RECORDED DATA: Begin

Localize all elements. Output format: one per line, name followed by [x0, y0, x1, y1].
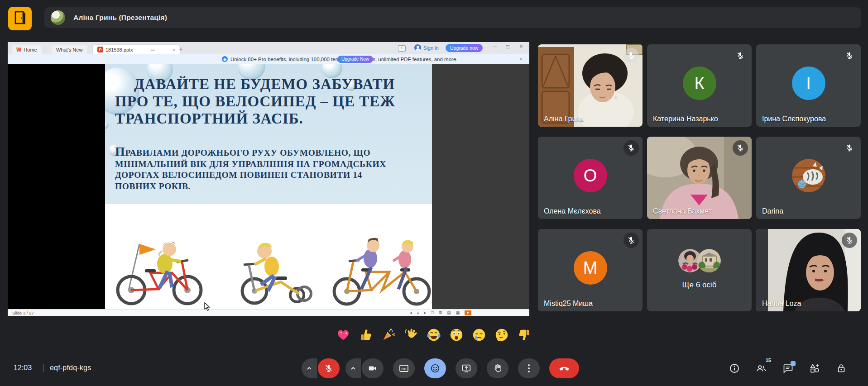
mouse-cursor — [204, 302, 211, 311]
wps-tab-document[interactable]: P 181538.pptx ▭ × — [93, 45, 180, 54]
avatar-letter-circle: К — [683, 67, 716, 100]
slideshow-play-icon[interactable] — [465, 310, 471, 315]
tab-label: What's New — [56, 47, 82, 52]
window-switch-icon[interactable]: 1 — [398, 45, 406, 52]
divider — [43, 364, 44, 372]
participant-tile[interactable]: M Mistiq25 Миша — [538, 229, 643, 311]
waving-hand-icon[interactable] — [403, 327, 419, 343]
mic-muted-button[interactable] — [318, 358, 340, 378]
avatar-letter-circle: І — [792, 67, 825, 100]
chat-button[interactable] — [782, 363, 793, 374]
meeting-details-button[interactable] — [729, 363, 740, 374]
presentation-canvas: ДАВАЙТЕ НЕ БУДЕМО ЗАБУВАТИПРО ТЕ, ЩО ВЕЛ… — [8, 64, 529, 309]
close-icon[interactable]: × — [516, 43, 527, 50]
mic-off-icon — [733, 140, 748, 156]
avatar-initial: О — [584, 166, 597, 186]
activities-shapes-icon — [809, 363, 820, 374]
call-controls: CC — [302, 358, 579, 378]
overflow-avatars — [678, 249, 721, 272]
chat-notification-dot — [791, 361, 796, 366]
mic-off-icon — [733, 48, 748, 63]
account-icon — [414, 44, 421, 51]
wps-tab-bar: W Home What's New P 181538.pptx ▭ × + 1 … — [8, 42, 529, 54]
participant-tile[interactable]: Светлана Бахмет — [647, 137, 752, 219]
minimize-icon[interactable]: ─ — [489, 43, 500, 50]
meet-app-badge[interactable] — [8, 7, 32, 30]
participant-media — [647, 229, 752, 311]
previous-slide-icon[interactable]: ◂ — [410, 310, 412, 315]
call-end-icon — [558, 362, 570, 374]
notes-view-icon[interactable]: ▤ — [447, 310, 451, 315]
party-popper-icon[interactable] — [381, 327, 396, 343]
slide-sorter-icon[interactable]: ⊞ — [439, 310, 442, 315]
thumbs-up-icon[interactable] — [358, 327, 374, 343]
crying-face-icon[interactable] — [471, 327, 487, 343]
meeting-panel-icons: 15 — [729, 358, 847, 378]
avatar-initial: І — [806, 74, 811, 93]
participant-tile[interactable]: Hanna Loza — [756, 229, 861, 311]
upgrade-now-banner-button[interactable]: Upgrade Now — [337, 56, 373, 63]
participant-name: Darina — [762, 207, 783, 215]
mic-off-icon — [842, 233, 857, 248]
people-button[interactable]: 15 — [756, 363, 767, 374]
thumbs-down-icon[interactable] — [517, 327, 532, 343]
slide-pictures — [105, 204, 432, 309]
tab-close-icon[interactable]: × — [173, 47, 175, 52]
tab-label: Home — [24, 47, 37, 52]
upgrade-now-titlebar-button[interactable]: Upgrade now — [446, 44, 483, 52]
grid-view-icon[interactable]: ▦ — [456, 310, 460, 315]
slide-counter: Slide 3 / 27 — [12, 310, 34, 315]
participant-name: Ще 6 осіб — [647, 281, 752, 290]
participant-name: Олена Мєлєхова — [544, 207, 601, 215]
next-slide-icon[interactable]: ▸ — [424, 310, 427, 315]
activities-button[interactable] — [809, 363, 820, 374]
participant-tile[interactable]: Darina — [756, 137, 861, 219]
captions-button[interactable]: CC — [393, 358, 415, 378]
participant-count-badge: 15 — [766, 357, 771, 363]
wps-promo-banner: ◆ Unlock 80+ Pro benefits, including 100… — [8, 54, 529, 64]
clock: 12:03 — [14, 364, 32, 372]
svg-text:CC: CC — [402, 367, 407, 371]
reactions-bar — [336, 327, 532, 343]
tears-of-joy-icon[interactable] — [426, 327, 441, 343]
participants-grid: Аліна Гринь К Катерина Назарько І — [538, 44, 861, 311]
wps-sign-in[interactable]: Sign in — [414, 44, 439, 51]
people-icon — [756, 363, 767, 374]
leave-call-button[interactable] — [549, 358, 579, 378]
sparkling-heart-icon[interactable] — [336, 327, 351, 343]
meeting-code: eqf-pfdq-kgs — [50, 364, 91, 372]
mic-options-button[interactable] — [302, 358, 317, 378]
wps-tab-whats-new[interactable]: What's New — [52, 45, 87, 54]
mic-off-icon — [623, 233, 639, 248]
chevron-up-icon — [350, 365, 356, 372]
thinking-face-icon[interactable] — [494, 327, 509, 343]
participant-tile[interactable]: Аліна Гринь — [538, 44, 643, 127]
mic-off-icon — [623, 48, 639, 63]
astonished-face-icon[interactable] — [449, 327, 464, 343]
wps-tab-home[interactable]: W Home — [12, 45, 42, 54]
banner-close-icon[interactable]: × — [519, 56, 523, 62]
participant-tile[interactable]: К Катерина Назарько — [647, 44, 752, 127]
present-button[interactable] — [456, 358, 477, 378]
more-options-button[interactable] — [518, 358, 540, 378]
participant-name: Hanna Loza — [762, 300, 801, 308]
camera-options-button[interactable] — [345, 358, 361, 378]
reactions-button[interactable] — [424, 358, 446, 378]
participant-tile[interactable]: Ще 6 осіб — [647, 229, 752, 311]
participant-tile[interactable]: О Олена Мєлєхова — [538, 137, 643, 219]
restore-icon[interactable]: □ — [502, 43, 513, 50]
normal-view-icon[interactable]: □ — [431, 310, 433, 315]
tab-window-icon: ▭ — [150, 47, 154, 52]
bubble-decoration — [105, 122, 109, 129]
slide-title: ДАВАЙТЕ НЕ БУДЕМО ЗАБУВАТИПРО ТЕ, ЩО ВЕЛ… — [115, 76, 427, 127]
participant-tile[interactable]: І Ірина Слєпокурова — [756, 44, 861, 127]
participant-name: Аліна Гринь — [544, 115, 584, 123]
raise-hand-button[interactable] — [487, 358, 508, 378]
host-controls-button[interactable] — [836, 363, 847, 374]
captions-icon: CC — [398, 363, 409, 374]
new-tab-button[interactable]: + — [179, 45, 183, 52]
mic-off-icon — [842, 48, 857, 63]
camera-button[interactable] — [362, 358, 384, 378]
door-icon — [13, 10, 27, 27]
slide-menu-icon[interactable]: ≡ — [417, 310, 419, 315]
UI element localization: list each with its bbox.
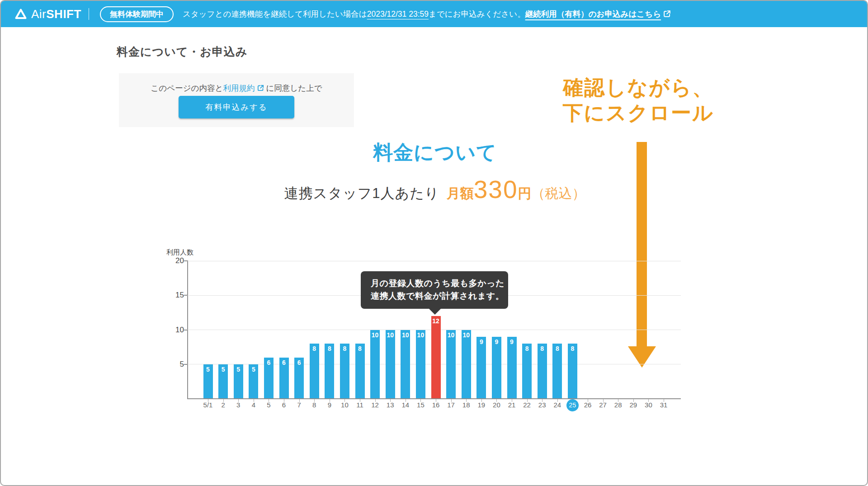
- bar-day-13[interactable]: 10: [386, 330, 395, 399]
- y-tick-label-15: 15: [157, 291, 184, 300]
- bar-day-25[interactable]: 8: [568, 344, 577, 398]
- price-value: 330: [474, 175, 518, 203]
- scroll-hint-text: 確認しながら、 下にスクロール: [525, 75, 751, 126]
- bar-value-label: 8: [552, 344, 562, 352]
- bar-day-15[interactable]: 10: [416, 330, 425, 399]
- price-prefix: 月額: [447, 186, 474, 201]
- x-label-day: 24: [548, 401, 566, 409]
- bar-value-label: 9: [476, 337, 486, 345]
- bar-day-12[interactable]: 10: [370, 330, 380, 399]
- gridline-20: [188, 261, 681, 261]
- agreement-text: このページの内容と利用規約に同意した上で: [119, 83, 354, 94]
- bar-value-label: 5: [234, 364, 243, 373]
- bar-value-label: 5: [249, 364, 258, 373]
- price-currency: 円: [518, 186, 532, 201]
- bar-day-11[interactable]: 8: [355, 344, 365, 398]
- bar-value-label: 8: [325, 344, 334, 352]
- bar-value-label: 10: [446, 330, 456, 339]
- y-axis-tick-15: [184, 295, 188, 296]
- airshift-logo: AirSHIFT: [14, 7, 81, 21]
- y-tick-label-10: 10: [157, 326, 184, 335]
- brand-shift: SHIFT: [46, 7, 81, 21]
- bar-value-label: 5: [203, 364, 213, 373]
- bar-value-label: 10: [416, 330, 425, 339]
- bar-day-5/1[interactable]: 5: [203, 364, 213, 398]
- price-unit-text: 連携スタッフ1人あたり: [284, 185, 439, 201]
- bar-value-label: 12: [431, 316, 441, 325]
- airshift-logo-icon: [14, 8, 27, 20]
- bar-value-label: 6: [264, 358, 274, 366]
- scroll-down-arrow: [637, 142, 647, 347]
- bar-value-label: 9: [492, 337, 501, 345]
- chart-tooltip-line1: 月の登録人数のうち最も多かった: [371, 277, 508, 290]
- banner-message: スタッフとの連携機能を継続して利用したい場合は2023/12/31 23:59ま…: [183, 9, 671, 19]
- bar-value-label: 10: [401, 330, 410, 339]
- external-link-icon: [663, 9, 671, 18]
- bar-day-20[interactable]: 9: [492, 337, 501, 398]
- bar-highlight-day-16[interactable]: 12: [431, 316, 441, 398]
- bar-value-label: 8: [310, 344, 319, 352]
- bar-day-23[interactable]: 8: [538, 344, 547, 398]
- bar-value-label: 8: [355, 344, 365, 352]
- bar-value-label: 10: [462, 330, 471, 339]
- airshift-pricing-page: AirSHIFT 無料体験期間中 スタッフとの連携機能を継続して利用したい場合は…: [0, 0, 868, 486]
- bar-value-label: 8: [568, 344, 577, 352]
- external-link-icon: [257, 84, 264, 92]
- pricing-section-title: 料金について: [299, 139, 571, 166]
- tooltip-pointer: [429, 308, 441, 315]
- bar-day-21[interactable]: 9: [507, 337, 517, 398]
- bar-value-label: 10: [370, 330, 380, 339]
- banner-message-suffix: までにお申込みください。: [429, 9, 525, 19]
- bar-value-label: 6: [294, 358, 304, 366]
- bar-day-24[interactable]: 8: [552, 344, 562, 398]
- paid-apply-button[interactable]: 有料申込みする: [179, 96, 294, 118]
- banner-message-prefix: スタッフとの連携機能を継続して利用したい場合は: [183, 9, 367, 19]
- terms-of-service-link[interactable]: 利用規約: [223, 84, 266, 93]
- y-axis-tick-20: [184, 260, 188, 261]
- paid-signup-link[interactable]: 継続利用（有料）のお申込みはこちら: [525, 9, 671, 19]
- price-line: 連携スタッフ1人あたり月額330円（税込）: [209, 177, 661, 202]
- x-label-selected-day: 25: [566, 399, 579, 411]
- scroll-hint-line2: 下にスクロール: [525, 100, 751, 126]
- tax-note: （税込）: [532, 186, 586, 201]
- header-divider: [89, 8, 89, 20]
- top-banner: AirSHIFT 無料体験期間中 スタッフとの連携機能を継続して利用したい場合は…: [1, 1, 867, 27]
- bar-day-4[interactable]: 5: [249, 364, 258, 398]
- bar-day-8[interactable]: 8: [310, 344, 319, 398]
- bar-day-5[interactable]: 6: [264, 358, 274, 399]
- y-tick-label-5: 5: [157, 360, 184, 369]
- scroll-hint-line1: 確認しながら、: [525, 75, 751, 100]
- bar-day-19[interactable]: 9: [476, 337, 486, 398]
- chart-tooltip: 月の登録人数のうち最も多かった 連携人数で料金が計算されます。: [361, 271, 508, 309]
- bar-day-3[interactable]: 5: [234, 364, 243, 398]
- trial-status-badge: 無料体験期間中: [100, 6, 174, 22]
- y-axis-tick-10: [184, 330, 188, 330]
- page-title: 料金について・お申込み: [117, 44, 248, 59]
- bar-day-2[interactable]: 5: [218, 364, 228, 398]
- bar-day-7[interactable]: 6: [294, 358, 304, 399]
- chart-tooltip-line2: 連携人数で料金が計算されます。: [371, 290, 508, 302]
- x-label-day: 31: [655, 401, 673, 409]
- y-tick-label-20: 20: [157, 256, 184, 265]
- bar-day-9[interactable]: 8: [325, 344, 334, 398]
- bar-day-17[interactable]: 10: [446, 330, 456, 399]
- bar-value-label: 6: [279, 358, 289, 366]
- bar-value-label: 5: [218, 364, 228, 373]
- bar-value-label: 8: [522, 344, 532, 352]
- y-axis-tick-5: [184, 364, 188, 365]
- bar-day-18[interactable]: 10: [462, 330, 471, 399]
- bar-value-label: 8: [340, 344, 349, 352]
- bar-day-14[interactable]: 10: [401, 330, 410, 399]
- agreement-box: このページの内容と利用規約に同意した上で 有料申込みする: [119, 73, 354, 127]
- brand-air: Air: [31, 7, 46, 21]
- chart-y-axis-title: 利用人数: [166, 248, 193, 257]
- bar-day-10[interactable]: 8: [340, 344, 349, 398]
- chart-x-axis-line: [187, 398, 681, 399]
- bar-value-label: 10: [386, 330, 395, 339]
- bar-day-6[interactable]: 6: [279, 358, 289, 399]
- deadline-text: 2023/12/31 23:59: [367, 9, 429, 19]
- bar-value-label: 8: [538, 344, 547, 352]
- bar-day-22[interactable]: 8: [522, 344, 532, 398]
- bar-value-label: 9: [507, 337, 517, 345]
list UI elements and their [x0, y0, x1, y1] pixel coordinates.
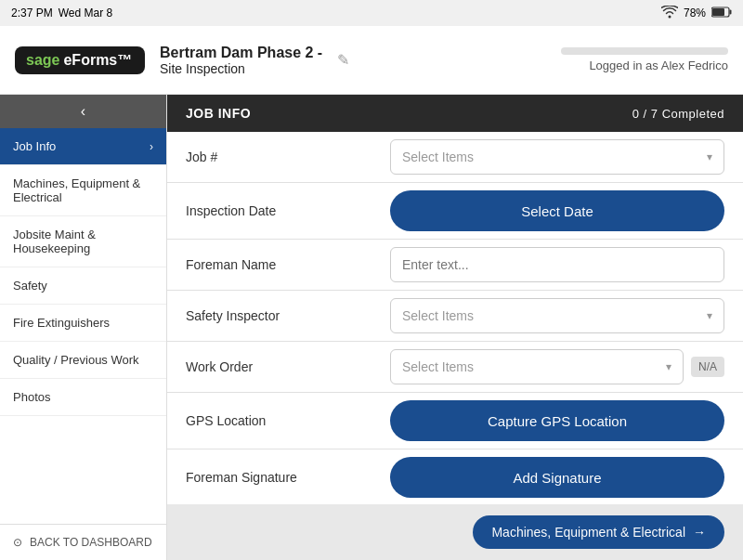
- sidebar: ‹ Job Info › Machines, Equipment & Elect…: [0, 95, 167, 560]
- form-area: Job # Select Items ▾ Inspection Date Sel…: [167, 132, 743, 504]
- section-title: JOB INFO: [186, 106, 251, 121]
- field-control-safety-inspector: Select Items ▾: [390, 291, 724, 341]
- sidebar-item-quality[interactable]: Quality / Previous Work: [0, 342, 166, 379]
- sidebar-item-label: Quality / Previous Work: [13, 353, 139, 367]
- add-signature-button[interactable]: Add Signature: [390, 457, 724, 498]
- field-control-job-number: Select Items ▾: [390, 132, 724, 182]
- field-control-work-order: Select Items ▾ N/A: [390, 342, 724, 392]
- svg-rect-1: [730, 9, 732, 14]
- safety-inspector-select[interactable]: Select Items ▾: [390, 298, 724, 333]
- sidebar-item-label: Job Info: [13, 139, 56, 153]
- status-bar: 2:37 PM Wed Mar 8 78%: [0, 0, 743, 26]
- form-row-foreman-signature: Foreman Signature Add Signature: [167, 449, 743, 504]
- back-to-dashboard-button[interactable]: ⊙ BACK TO DASHBOARD: [0, 524, 166, 560]
- next-label: Machines, Equipment & Electrical: [491, 525, 685, 540]
- field-label-safety-inspector: Safety Inspector: [186, 308, 390, 323]
- back-label: BACK TO DASHBOARD: [30, 536, 152, 549]
- field-label-work-order: Work Order: [186, 359, 390, 374]
- project-title-line1: Bertram Dam Phase 2 -: [160, 45, 322, 61]
- sidebar-item-photos[interactable]: Photos: [0, 379, 166, 416]
- progress-bar-container: [561, 47, 728, 55]
- content-area: JOB INFO 0 / 7 Completed Job # Select It…: [167, 95, 743, 560]
- sidebar-item-label: Machines, Equipment & Electrical: [13, 176, 153, 204]
- svg-rect-2: [712, 8, 724, 16]
- sidebar-item-jobsite[interactable]: Jobsite Maint & Housekeeping: [0, 216, 166, 267]
- sidebar-item-label: Fire Extinguishers: [13, 316, 110, 330]
- sidebar-chevron-icon: ›: [150, 140, 153, 153]
- sidebar-item-safety[interactable]: Safety: [0, 267, 166, 305]
- field-label-job-number: Job #: [186, 150, 390, 164]
- sidebar-item-label: Photos: [13, 390, 50, 404]
- form-row-work-order: Work Order Select Items ▾ N/A: [167, 342, 743, 393]
- field-label-foreman-signature: Foreman Signature: [186, 470, 390, 485]
- dashboard-icon: ⊙: [13, 536, 22, 549]
- wifi-icon: [661, 6, 678, 21]
- field-label-inspection-date: Inspection Date: [186, 203, 390, 218]
- na-badge[interactable]: N/A: [691, 357, 724, 377]
- section-header: JOB INFO 0 / 7 Completed: [167, 95, 743, 132]
- section-progress: 0 / 7 Completed: [632, 107, 724, 121]
- status-date: Wed Mar 8: [59, 7, 112, 20]
- field-label-gps-location: GPS Location: [186, 413, 390, 428]
- field-control-inspection-date: Select Date: [390, 183, 724, 239]
- next-arrow-icon: →: [693, 525, 706, 540]
- header-right: Logged in as Alex Fedrico: [561, 47, 728, 72]
- logo-eforms: eForms™: [63, 52, 132, 69]
- sidebar-collapse-button[interactable]: ‹: [0, 95, 166, 128]
- main-layout: ‹ Job Info › Machines, Equipment & Elect…: [0, 95, 743, 560]
- capture-gps-button[interactable]: Capture GPS Location: [390, 400, 724, 441]
- work-order-select[interactable]: Select Items ▾: [390, 349, 684, 384]
- battery-level: 78%: [684, 7, 706, 20]
- field-label-foreman-name: Foreman Name: [186, 257, 390, 272]
- sidebar-item-machines[interactable]: Machines, Equipment & Electrical: [0, 165, 166, 216]
- form-row-gps-location: GPS Location Capture GPS Location: [167, 393, 743, 449]
- footer-nav: Machines, Equipment & Electrical →: [167, 504, 743, 560]
- logged-in-label: Logged in as Alex Fedrico: [589, 59, 728, 72]
- form-row-job-number: Job # Select Items ▾: [167, 132, 743, 183]
- form-row-foreman-name: Foreman Name: [167, 240, 743, 291]
- project-title-line2: Site Inspection: [160, 61, 322, 76]
- field-control-gps-location: Capture GPS Location: [390, 393, 724, 449]
- field-control-foreman-signature: Add Signature: [390, 449, 724, 504]
- select-date-button[interactable]: Select Date: [390, 190, 724, 231]
- edit-icon[interactable]: ✎: [337, 51, 349, 69]
- header: sage eForms™ Bertram Dam Phase 2 - Site …: [0, 26, 743, 95]
- status-time: 2:37 PM: [11, 7, 53, 20]
- field-control-foreman-name: [390, 240, 724, 290]
- work-order-placeholder: Select Items: [402, 359, 474, 374]
- dropdown-chevron-icon: ▾: [707, 309, 712, 322]
- collapse-icon: ‹: [81, 103, 85, 120]
- sidebar-item-job-info[interactable]: Job Info ›: [0, 128, 166, 165]
- sidebar-item-label: Jobsite Maint & Housekeeping: [13, 228, 153, 255]
- sidebar-item-label: Safety: [13, 279, 47, 293]
- next-section-button[interactable]: Machines, Equipment & Electrical →: [473, 515, 724, 549]
- job-number-placeholder: Select Items: [402, 150, 474, 164]
- logo-sage: sage: [26, 52, 59, 69]
- sidebar-item-fire[interactable]: Fire Extinguishers: [0, 305, 166, 342]
- foreman-name-input[interactable]: [390, 247, 724, 282]
- dropdown-chevron-icon: ▾: [707, 150, 712, 163]
- form-row-safety-inspector: Safety Inspector Select Items ▾: [167, 291, 743, 342]
- dropdown-chevron-icon: ▾: [666, 360, 671, 373]
- logo: sage eForms™: [15, 46, 145, 74]
- job-number-select[interactable]: Select Items ▾: [390, 139, 724, 175]
- safety-inspector-placeholder: Select Items: [402, 308, 474, 323]
- form-row-inspection-date: Inspection Date Select Date: [167, 183, 743, 240]
- battery-icon: [711, 7, 732, 20]
- header-title-area: Bertram Dam Phase 2 - Site Inspection ✎: [160, 45, 546, 76]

RECORDED DATA: End

• [PROBLEM TO WORK ON] What lines in the data above carry "face"? Return them all.

• [REPLY]
crying-face-icon[interactable] — [471, 327, 487, 343]
thinking-face-icon[interactable] — [494, 327, 509, 343]
astonished-face-icon[interactable] — [449, 327, 464, 343]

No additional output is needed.